MATCH-EARLY PREFERENCES CONT’D • (Lemma 12) Playing L stochastically dominates playing M • Randomized mapping from DM to DL • D in DM is transformed by: Take low words in DM, continue sampling from DL until we get enough words
MATCH-EARLY PREFERENCES CONT’D • (Lemma 12) Playing L stochastically dominates playing M • Lemma 10: Each dictionary in DM is mapped to a dictionary in DL which is at least as likely to match against the opponent’s dictionary • Lemma 11: The probability of sampling D from DL is the same as the probability of getting D by sampling D’ from DM and then transform D’ into D under the randomized mapping.
Match-Early Preferences • Theorem 2: ((L, ↓), (L, ↓)) is a strict Bayesian-Nash equilibrium for the complete game.

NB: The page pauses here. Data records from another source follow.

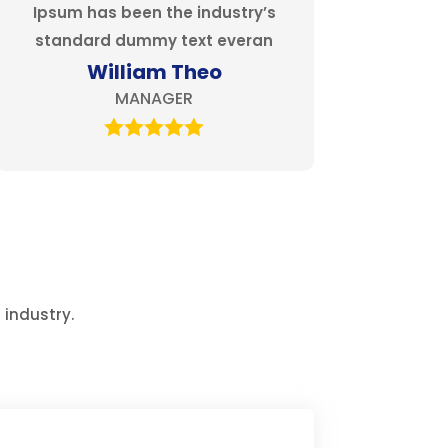
Ipsum has been the industry’s
standard dummy text everan
William Theo
MANAGER
 industry.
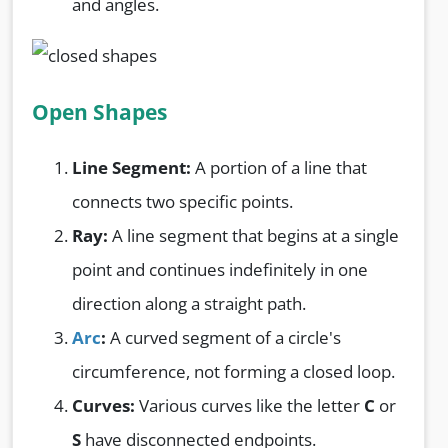
and angles.
Open Shapes
Line Segment:
A portion of a line that
connects two specific points.
Ray:
A line segment that begins at a single
point and continues indefinitely in one
direction along a straight path.
Arc
:
A curved segment of a circle's
circumference, not forming a closed loop.
Curves:
Various curves like the letter
C
or
S
have disconnected endpoints.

RARE-WORDS-FIRST PREFERENCES • Definition 8: Rare-words first preferences • (Lemma 13, 14) Stochastic dominance is still sufficient and necessary for utility maximization • (Lemma 15) Suppose player 2 is playing ↓. For any dictionary, no consistent strategy of player 1 stochastically dominates all other consistent strategies. • (Lemma 16) Suppose player 2 is playing ↑. For any dictionary, no consistent strategy of player 1 stochastically dominates all other consistent strategies.
Rare-Words-First Preferences • Idea for proving Lemma 15 (and 16) • U = {w1, w2, w3, w4} d = 2 • D1 = {w1, w2} s1: w1, w2 s2: w2, w1 • x = Pr(D2 = {w2, w3} or D2 = {w2, w4}) • y = Pr(D2 = {w1, w2}) • z = Pr(D2 = {w1, w3} or D2 = {w1, w4}) • s1: (0, x, y+z, 0) s1’: (x, y, 0, z) • Neither s1 nor s1’ stochastically dominates the other
Future Work • Sufficient and necessary conditions for playing ↑ with high effort being a Bayesian-Nash equilibrium? • Incentive structure for high effort? - To extend the labels for an image • Other types of scoring functions? • Rules of Taboo words? • Consider entire sequence of words suggested rather than only focusing on the matched word?
Questions? Comments? • What do you think of the model? Does everything in the model make sense? Can you suggest improvements to the model? • What incentive structure could possibly lead to high effort? Would the use of Taboo words be useful for this purpose?